The reaction $A(g) + B(g) \rightleftharpoons 2C(g)$ occurs by mixing $3$ moles of A and $1$ mole in the one-litre container. If $\alpha $ of B is $\dfrac{1}{3}$ , then ${K_C}$ for this reaction is
(A) $0.12$
(B) $0.25$
(C) $0.50$
(D) $0.75$

Answer 1

Hint: The equilibrium constant is calculated by the concentration of products divided by the concentration of reactants at equilibrium. The initial number of moles is given and the concentration at equilibrium needs to be found out. Then the equilibrium constant will be the ratio of the concentrations at equilibrium.
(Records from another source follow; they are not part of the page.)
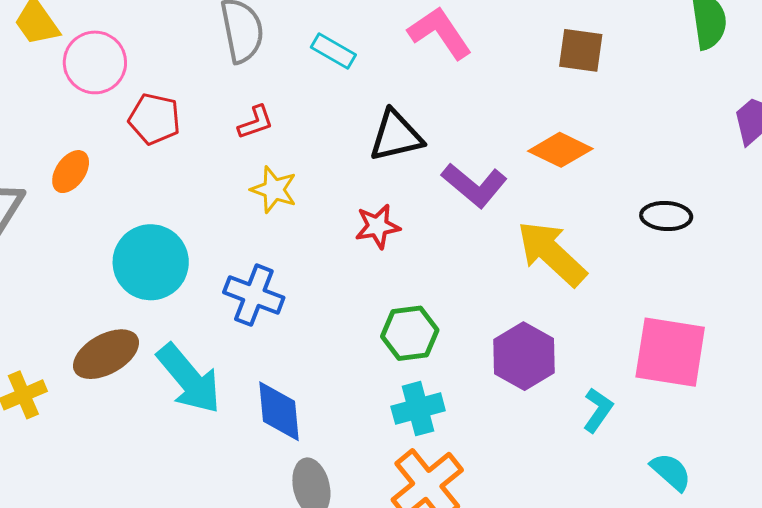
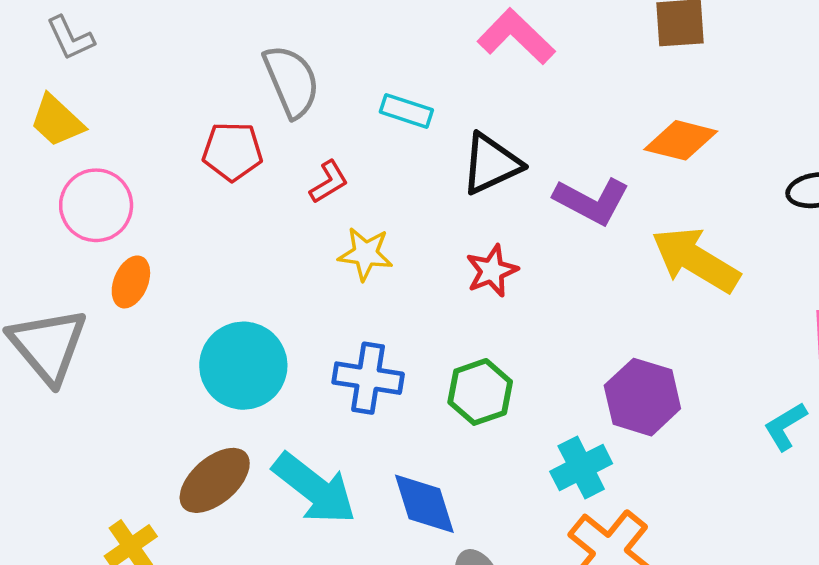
cyan rectangle: (333, 51) -> (406, 111), moved
pink circle: (95, 62) -> (96, 205), moved
red pentagon: (154, 119) -> (232, 151), moved
green hexagon: (410, 333) -> (480, 392), moved
purple hexagon: (524, 356) -> (642, 397), moved
cyan L-shape: (598, 410) -> (785, 426), turned -144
Complete step by step answer:
We know that the equilibrium constant ${K_C}$ is the ratio of the concentration of products and reactants at equilibrium.
The reaction is given as follows
$A(g) + B(g) \rightleftharpoons 2C(g)$

Conc	A	B	C
at t=0	3	1	0
at equilibrium	$3 - \alpha $	$1 - \alpha $	$2\alpha $
	$3 - \dfrac{1}{3}$	$1 - \dfrac{1}{3}$	$\dfrac{2}{3}$

We knew that concentration is the number of moles per unit volume
$ \Rightarrow c = \dfrac{n}{V}$ as the volume is given is one litre so the concentration is numerically equal to the number of moles.
Now we have been given
$\alpha = \dfrac{1}{3}$
${K_C} = \dfrac{{{{[C]}^2}}}{{[A][B]}}$
Here in the above expression of ${K_C}$ the stoichiometric coefficient is raised to the power of concentration.
$ \Rightarrow {K_C} = \dfrac{{{{(\dfrac{2}{3})}^{^2}}}}{{(\dfrac{2}{3})(\dfrac{8}{3})}}$
The concentration here used is at the equilibrium at
$\alpha = \dfrac{1}{3}$
$ \Rightarrow {K_C} = \dfrac{1}{4}$
$ \Rightarrow {K_C} = 0.25$
Therefore the value of the equilibrium constant ${K_C}$ is $0.25$
Hence the correct answer is option B.

Note:
The concentration here is numerically equal to the number of moles as the volume here mentioned is one litre otherwise it would be the number of moles divided by the volume of the container. Here $\alpha $ is the degree of dissociation. And here one mole of B reacts with three moles of A to form two moles of C then similarly $\alpha $ mol of A will react and $\alpha $ mole of B will react to form the product.